Suppose instead of being a process of producing a succession of smarter agents, instead the process was internal for “an agent”[3]. As it improves itself it might be able to learn faster and be smarter. As it becomes smarter/learns more, it might be able to improve itself faster. Some argue for this on the grounds that the incredible intelligent things/groups/etc. we’ve seen so far “don’t optimize their process of optimizing” (all the way up) enabling this kind of growth.
Even if this were true—that recursively self improving AI was powerful and took off fast, the thing about fundamental limits of intelligence might be an unreasonable conclusion.
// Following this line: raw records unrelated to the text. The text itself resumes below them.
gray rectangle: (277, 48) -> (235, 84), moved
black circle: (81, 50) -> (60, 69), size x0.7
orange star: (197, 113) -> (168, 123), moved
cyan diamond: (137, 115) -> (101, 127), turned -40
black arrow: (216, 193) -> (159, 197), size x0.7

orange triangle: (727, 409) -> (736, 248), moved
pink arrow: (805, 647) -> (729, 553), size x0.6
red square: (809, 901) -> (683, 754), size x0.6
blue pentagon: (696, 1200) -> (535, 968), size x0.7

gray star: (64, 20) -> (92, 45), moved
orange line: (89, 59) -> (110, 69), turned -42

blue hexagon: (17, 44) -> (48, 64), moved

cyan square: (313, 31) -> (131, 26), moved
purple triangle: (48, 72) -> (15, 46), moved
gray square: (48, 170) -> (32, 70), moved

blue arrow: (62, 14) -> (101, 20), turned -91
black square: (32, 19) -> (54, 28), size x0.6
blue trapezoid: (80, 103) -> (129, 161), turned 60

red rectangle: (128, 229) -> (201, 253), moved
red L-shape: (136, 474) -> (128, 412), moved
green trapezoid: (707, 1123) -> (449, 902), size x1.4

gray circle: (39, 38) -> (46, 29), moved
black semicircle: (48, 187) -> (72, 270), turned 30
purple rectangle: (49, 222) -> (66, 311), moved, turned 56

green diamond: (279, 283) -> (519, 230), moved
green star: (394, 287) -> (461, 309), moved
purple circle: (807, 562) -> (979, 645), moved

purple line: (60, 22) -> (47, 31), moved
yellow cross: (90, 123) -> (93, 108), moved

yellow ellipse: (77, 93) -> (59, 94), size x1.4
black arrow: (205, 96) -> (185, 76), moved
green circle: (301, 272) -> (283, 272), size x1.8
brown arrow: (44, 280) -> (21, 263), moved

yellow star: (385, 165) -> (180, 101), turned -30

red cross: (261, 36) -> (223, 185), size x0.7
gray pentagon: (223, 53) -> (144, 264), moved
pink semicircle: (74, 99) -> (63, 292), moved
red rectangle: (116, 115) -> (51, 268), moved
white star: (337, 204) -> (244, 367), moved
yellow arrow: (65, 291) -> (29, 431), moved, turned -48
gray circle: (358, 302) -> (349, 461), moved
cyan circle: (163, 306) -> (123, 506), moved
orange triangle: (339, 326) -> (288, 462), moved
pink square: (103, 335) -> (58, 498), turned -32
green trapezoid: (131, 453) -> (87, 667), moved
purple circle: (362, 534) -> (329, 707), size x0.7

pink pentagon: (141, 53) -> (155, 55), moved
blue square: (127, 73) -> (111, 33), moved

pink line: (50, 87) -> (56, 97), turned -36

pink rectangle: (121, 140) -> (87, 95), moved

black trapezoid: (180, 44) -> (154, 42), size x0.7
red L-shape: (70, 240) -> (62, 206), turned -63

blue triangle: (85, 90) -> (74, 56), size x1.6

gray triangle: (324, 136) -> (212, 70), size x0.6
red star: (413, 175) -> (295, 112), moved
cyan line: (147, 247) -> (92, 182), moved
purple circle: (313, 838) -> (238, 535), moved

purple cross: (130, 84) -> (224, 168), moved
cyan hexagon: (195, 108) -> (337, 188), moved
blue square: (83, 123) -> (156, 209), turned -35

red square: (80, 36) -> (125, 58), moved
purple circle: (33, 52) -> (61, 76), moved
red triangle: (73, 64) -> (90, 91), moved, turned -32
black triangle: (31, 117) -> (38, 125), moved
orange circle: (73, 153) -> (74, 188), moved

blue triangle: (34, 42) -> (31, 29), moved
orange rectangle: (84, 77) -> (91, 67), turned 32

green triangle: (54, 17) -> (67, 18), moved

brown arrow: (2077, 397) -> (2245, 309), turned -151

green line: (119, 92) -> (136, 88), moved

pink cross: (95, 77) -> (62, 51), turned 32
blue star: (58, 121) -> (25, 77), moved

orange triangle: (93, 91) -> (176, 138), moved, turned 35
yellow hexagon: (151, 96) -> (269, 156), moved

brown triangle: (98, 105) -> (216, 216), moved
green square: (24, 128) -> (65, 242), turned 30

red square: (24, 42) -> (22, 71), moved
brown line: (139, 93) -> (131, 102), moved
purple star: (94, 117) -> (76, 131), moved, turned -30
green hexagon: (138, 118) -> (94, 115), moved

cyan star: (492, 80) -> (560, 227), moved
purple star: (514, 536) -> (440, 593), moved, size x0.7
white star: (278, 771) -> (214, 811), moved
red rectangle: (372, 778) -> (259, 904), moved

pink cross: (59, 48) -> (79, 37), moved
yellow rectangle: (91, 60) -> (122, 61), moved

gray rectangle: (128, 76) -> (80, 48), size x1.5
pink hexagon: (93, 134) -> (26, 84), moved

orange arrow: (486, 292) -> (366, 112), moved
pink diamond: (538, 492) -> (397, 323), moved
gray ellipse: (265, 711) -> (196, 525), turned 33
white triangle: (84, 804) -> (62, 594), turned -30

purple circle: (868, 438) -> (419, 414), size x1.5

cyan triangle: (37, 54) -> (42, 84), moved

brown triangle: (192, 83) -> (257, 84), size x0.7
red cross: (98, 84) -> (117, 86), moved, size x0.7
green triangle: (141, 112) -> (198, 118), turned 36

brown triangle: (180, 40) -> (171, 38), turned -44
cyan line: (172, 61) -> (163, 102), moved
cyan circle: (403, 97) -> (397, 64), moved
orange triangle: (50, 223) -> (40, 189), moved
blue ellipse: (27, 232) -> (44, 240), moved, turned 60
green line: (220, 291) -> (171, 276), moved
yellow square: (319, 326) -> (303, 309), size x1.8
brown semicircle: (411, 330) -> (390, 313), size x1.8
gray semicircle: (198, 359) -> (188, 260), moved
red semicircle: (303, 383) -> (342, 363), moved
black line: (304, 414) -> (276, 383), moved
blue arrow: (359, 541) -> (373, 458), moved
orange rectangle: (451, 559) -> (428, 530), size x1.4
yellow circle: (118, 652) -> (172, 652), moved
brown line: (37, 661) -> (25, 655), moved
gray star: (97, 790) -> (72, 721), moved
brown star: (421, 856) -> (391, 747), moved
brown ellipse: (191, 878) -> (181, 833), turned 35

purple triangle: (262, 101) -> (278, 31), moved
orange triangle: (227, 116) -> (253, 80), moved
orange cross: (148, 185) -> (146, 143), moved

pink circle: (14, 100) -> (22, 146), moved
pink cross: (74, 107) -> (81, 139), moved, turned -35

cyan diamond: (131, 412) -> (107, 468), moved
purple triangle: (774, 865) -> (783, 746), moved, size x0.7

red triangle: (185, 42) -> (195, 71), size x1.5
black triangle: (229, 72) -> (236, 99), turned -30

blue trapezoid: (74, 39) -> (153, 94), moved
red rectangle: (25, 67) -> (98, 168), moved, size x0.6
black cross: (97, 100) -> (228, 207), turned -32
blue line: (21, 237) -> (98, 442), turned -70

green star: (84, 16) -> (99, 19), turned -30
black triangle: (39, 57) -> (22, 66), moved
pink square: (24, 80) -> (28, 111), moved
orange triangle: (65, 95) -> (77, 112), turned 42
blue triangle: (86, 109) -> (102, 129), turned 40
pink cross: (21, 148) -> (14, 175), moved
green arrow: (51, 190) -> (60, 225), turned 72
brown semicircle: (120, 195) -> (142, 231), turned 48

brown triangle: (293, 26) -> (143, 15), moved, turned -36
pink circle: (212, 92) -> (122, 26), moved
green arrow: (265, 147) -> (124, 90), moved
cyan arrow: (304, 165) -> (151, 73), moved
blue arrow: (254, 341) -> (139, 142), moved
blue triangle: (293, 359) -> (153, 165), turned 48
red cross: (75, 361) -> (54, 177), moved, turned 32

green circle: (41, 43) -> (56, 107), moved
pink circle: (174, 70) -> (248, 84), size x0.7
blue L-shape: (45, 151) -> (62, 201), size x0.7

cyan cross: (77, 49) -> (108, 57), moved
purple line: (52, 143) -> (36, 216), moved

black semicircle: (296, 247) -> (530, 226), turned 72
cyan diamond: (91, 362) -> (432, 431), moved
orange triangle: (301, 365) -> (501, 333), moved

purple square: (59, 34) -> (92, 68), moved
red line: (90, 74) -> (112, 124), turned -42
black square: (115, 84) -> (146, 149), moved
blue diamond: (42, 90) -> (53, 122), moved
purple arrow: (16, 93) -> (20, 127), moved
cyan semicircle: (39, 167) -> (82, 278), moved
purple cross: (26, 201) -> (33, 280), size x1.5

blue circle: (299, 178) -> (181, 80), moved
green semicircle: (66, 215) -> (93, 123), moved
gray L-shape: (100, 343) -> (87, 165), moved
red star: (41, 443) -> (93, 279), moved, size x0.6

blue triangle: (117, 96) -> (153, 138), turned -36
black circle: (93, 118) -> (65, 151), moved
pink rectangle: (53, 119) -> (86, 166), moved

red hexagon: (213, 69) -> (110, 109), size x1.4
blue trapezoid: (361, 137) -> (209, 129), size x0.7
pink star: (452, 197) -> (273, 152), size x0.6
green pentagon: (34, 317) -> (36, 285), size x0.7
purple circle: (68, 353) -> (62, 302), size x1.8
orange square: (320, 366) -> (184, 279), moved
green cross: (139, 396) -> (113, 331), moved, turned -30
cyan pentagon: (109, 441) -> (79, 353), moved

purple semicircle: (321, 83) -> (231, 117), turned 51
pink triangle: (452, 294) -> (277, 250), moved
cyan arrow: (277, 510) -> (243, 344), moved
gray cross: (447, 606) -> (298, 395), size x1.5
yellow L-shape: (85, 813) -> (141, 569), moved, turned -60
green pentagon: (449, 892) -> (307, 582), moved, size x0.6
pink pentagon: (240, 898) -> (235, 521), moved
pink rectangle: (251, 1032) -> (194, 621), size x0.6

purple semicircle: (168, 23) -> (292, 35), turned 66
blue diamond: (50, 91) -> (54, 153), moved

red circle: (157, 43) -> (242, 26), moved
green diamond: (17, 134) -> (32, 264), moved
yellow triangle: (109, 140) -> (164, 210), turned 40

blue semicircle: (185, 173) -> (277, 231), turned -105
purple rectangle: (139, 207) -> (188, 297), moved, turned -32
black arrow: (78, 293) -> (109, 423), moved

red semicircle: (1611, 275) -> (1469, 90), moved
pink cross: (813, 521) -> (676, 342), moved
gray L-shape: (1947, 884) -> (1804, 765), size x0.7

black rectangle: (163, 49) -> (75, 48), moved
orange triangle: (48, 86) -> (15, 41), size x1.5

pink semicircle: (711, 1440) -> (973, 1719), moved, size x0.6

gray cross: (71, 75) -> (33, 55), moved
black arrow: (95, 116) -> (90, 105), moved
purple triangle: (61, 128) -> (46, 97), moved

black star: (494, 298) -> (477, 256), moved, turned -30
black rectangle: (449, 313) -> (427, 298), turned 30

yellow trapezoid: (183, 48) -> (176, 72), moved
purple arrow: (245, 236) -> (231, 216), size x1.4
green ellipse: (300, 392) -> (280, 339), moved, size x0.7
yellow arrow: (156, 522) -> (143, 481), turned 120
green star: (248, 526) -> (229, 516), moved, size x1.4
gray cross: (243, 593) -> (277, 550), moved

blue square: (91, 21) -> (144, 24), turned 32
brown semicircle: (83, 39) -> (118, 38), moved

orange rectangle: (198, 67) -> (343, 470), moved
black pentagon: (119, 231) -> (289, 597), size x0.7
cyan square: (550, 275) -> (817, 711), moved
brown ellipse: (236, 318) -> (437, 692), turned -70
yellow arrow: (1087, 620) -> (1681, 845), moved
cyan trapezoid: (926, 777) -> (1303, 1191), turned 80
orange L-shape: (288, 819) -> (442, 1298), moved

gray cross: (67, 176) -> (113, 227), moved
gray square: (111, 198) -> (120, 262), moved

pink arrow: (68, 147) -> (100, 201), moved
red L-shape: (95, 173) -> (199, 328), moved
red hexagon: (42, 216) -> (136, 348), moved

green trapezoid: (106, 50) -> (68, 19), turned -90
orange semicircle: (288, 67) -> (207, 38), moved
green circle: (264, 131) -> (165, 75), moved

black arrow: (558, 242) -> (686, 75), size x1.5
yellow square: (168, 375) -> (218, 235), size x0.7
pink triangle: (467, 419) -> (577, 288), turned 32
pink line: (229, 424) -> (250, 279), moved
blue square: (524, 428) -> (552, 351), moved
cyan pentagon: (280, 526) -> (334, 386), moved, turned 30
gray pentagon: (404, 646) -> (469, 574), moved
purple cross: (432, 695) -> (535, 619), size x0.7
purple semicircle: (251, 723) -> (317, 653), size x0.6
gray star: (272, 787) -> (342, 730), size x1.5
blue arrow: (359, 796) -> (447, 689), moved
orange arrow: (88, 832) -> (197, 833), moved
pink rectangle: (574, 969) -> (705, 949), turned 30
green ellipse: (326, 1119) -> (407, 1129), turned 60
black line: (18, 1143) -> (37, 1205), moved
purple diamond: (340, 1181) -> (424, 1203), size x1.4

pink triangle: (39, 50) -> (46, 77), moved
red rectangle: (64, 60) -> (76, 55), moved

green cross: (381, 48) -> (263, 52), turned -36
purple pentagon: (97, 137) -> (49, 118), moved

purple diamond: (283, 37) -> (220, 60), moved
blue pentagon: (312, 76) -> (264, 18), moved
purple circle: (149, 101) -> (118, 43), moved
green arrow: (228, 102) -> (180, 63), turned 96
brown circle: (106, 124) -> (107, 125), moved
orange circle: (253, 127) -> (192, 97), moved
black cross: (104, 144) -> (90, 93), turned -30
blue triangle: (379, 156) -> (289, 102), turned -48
I say, it is probably a pointless one—we care about how powerful AI may be, how fast it may take off, and whether it will be dangerous—and there is no reason to believe AI must achieve the physical limits to be dangerous, to be powerful, and it may improve quickly without getting there soon or ever.
[2] Most programming probably doesn’t look like this, or is called something else.
[3] AI might be dangerous or useful in forms other than one big super intelligent agent. There aren’t a lot of examples of this, though analogies are sometimes made to the effectiveness/success of teams/groups/corporations today, as opposed to individuals working alone.
3) “Optimism” might not be the best description—not everyone thinks this is (necessarily) a good thing. To that end, the title of the post may be slightly misleading.